# Tutorial: Chemical-Disease Extraction

## Part I: Candidate Extraction

In this example, we'll be writing an application to extract **chemical-disease** relationships from Pubmed abstracts, as per the [BioCreative CDR Challenge](http://www.biocreative.org/resources/corpora/biocreative-v-cdr-corpus/).  At core, we will be constructing a model to classify _candidate chemical-disease (C-D) relation mentions_ as either true or false.  To do this, we first need a set of such candidates.

In this notebook, we'll use `DDLite` utilities to extract these candidates.  In _part II_, we'll start with the gold set of candidates and just focus on the core candidate classification task.

### Parsing from XML format

We'll start by using `DDLite`'s `DocParser` class to read in Pubmed abstracts from [Pubtator]([Pubtator](http://www.ncbi.nlm.nih.gov/CBBresearch/Lu/Demo/PubTator/index.cgi)), where they are stored along with gold chemical and disease mention annotations.

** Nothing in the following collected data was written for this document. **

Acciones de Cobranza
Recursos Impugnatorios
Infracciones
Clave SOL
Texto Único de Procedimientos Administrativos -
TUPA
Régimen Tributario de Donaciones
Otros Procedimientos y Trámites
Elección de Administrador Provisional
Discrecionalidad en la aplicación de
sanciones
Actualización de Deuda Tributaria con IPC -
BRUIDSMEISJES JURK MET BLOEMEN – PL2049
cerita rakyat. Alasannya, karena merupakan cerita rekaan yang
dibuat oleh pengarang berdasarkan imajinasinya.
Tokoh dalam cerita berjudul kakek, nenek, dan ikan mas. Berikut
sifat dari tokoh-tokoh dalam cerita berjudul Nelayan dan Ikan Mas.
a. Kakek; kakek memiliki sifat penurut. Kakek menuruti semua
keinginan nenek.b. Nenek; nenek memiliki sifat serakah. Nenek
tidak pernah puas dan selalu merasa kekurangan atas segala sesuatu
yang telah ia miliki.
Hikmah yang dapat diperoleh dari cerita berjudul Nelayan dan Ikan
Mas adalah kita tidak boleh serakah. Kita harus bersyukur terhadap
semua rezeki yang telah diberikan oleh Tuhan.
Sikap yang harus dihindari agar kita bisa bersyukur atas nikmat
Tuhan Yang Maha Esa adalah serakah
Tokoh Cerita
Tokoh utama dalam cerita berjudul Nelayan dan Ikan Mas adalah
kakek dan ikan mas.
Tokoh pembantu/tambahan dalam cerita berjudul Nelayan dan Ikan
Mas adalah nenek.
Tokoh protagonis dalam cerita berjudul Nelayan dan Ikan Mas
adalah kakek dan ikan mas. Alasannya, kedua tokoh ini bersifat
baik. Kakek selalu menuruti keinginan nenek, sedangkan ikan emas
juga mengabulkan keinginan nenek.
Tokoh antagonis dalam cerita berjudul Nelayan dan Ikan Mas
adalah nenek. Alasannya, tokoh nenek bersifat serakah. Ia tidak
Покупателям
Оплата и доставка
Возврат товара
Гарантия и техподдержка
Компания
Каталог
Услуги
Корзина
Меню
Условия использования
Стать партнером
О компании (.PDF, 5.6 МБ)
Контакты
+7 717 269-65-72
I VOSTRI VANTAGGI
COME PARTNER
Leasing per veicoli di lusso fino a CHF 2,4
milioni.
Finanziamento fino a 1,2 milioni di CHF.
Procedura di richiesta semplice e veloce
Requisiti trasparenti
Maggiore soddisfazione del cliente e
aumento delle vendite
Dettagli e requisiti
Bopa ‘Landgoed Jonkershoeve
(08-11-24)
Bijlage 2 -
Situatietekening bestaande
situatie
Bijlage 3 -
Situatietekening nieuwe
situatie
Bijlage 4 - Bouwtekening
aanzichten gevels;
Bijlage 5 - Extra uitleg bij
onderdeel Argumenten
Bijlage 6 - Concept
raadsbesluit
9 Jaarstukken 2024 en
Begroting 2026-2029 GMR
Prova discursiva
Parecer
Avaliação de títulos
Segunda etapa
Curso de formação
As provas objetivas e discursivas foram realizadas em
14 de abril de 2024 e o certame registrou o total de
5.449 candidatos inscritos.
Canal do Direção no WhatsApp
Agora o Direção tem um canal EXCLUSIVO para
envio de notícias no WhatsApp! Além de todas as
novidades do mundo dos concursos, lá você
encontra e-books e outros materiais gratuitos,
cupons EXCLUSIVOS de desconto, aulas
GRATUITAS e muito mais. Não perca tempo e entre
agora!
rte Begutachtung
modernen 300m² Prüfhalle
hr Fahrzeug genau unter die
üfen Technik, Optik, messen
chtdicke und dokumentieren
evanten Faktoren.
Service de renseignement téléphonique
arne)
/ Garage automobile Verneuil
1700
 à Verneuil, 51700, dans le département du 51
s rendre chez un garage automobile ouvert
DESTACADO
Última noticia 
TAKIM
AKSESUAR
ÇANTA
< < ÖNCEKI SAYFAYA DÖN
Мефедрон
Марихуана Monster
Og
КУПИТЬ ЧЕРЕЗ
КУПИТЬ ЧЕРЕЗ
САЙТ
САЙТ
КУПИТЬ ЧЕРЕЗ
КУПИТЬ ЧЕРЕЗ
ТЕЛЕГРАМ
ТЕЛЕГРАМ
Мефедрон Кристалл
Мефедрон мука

We'll use the `XMLDocParser` class, which allows us to use XPath queries to specify the relevant sections of the XML format.  Note that we are simply newline-concatenating text from the title and abstract together for simplicity.

In [32]:
from ddlite_parser import XMLDocParser
xml_parser = XMLDocParser(path='data/CDR_DevelopmentSet.xml',
    doc='.//document', text='.//passage/text/text()',
    id='.//id/text()', keep_tree=True)
documents = list(xml_parser.parse())
documents[0]

Document(id='6794356', file='CDR_DevelopmentSet.xml', text='Tricuspid valve regurgitation and lithium carbonate toxicity in a newborn infant.\nA newborn with massive tricuspid regurgitation, atrial flutter, congestive heart failure, and a high serum lithium level is described. This is the first patient to initially manifest tricuspid regurgitation and atrial flutter, and the 11th described patient with cardiac disease among infants exposed to lithium compounds in the first trimester of pregnancy. Sixty-three percent of these infants had tricuspid valve involvement. Lithium carbonate may be a factor in the increasing incidence of congenital heart disease when taken during early pregnancy. It also causes neurologic depression, cyanosis, and cardiac arrhythmia when consumed prior to delivery.', attribs={'root': <Element document at 0x10db9fc30>})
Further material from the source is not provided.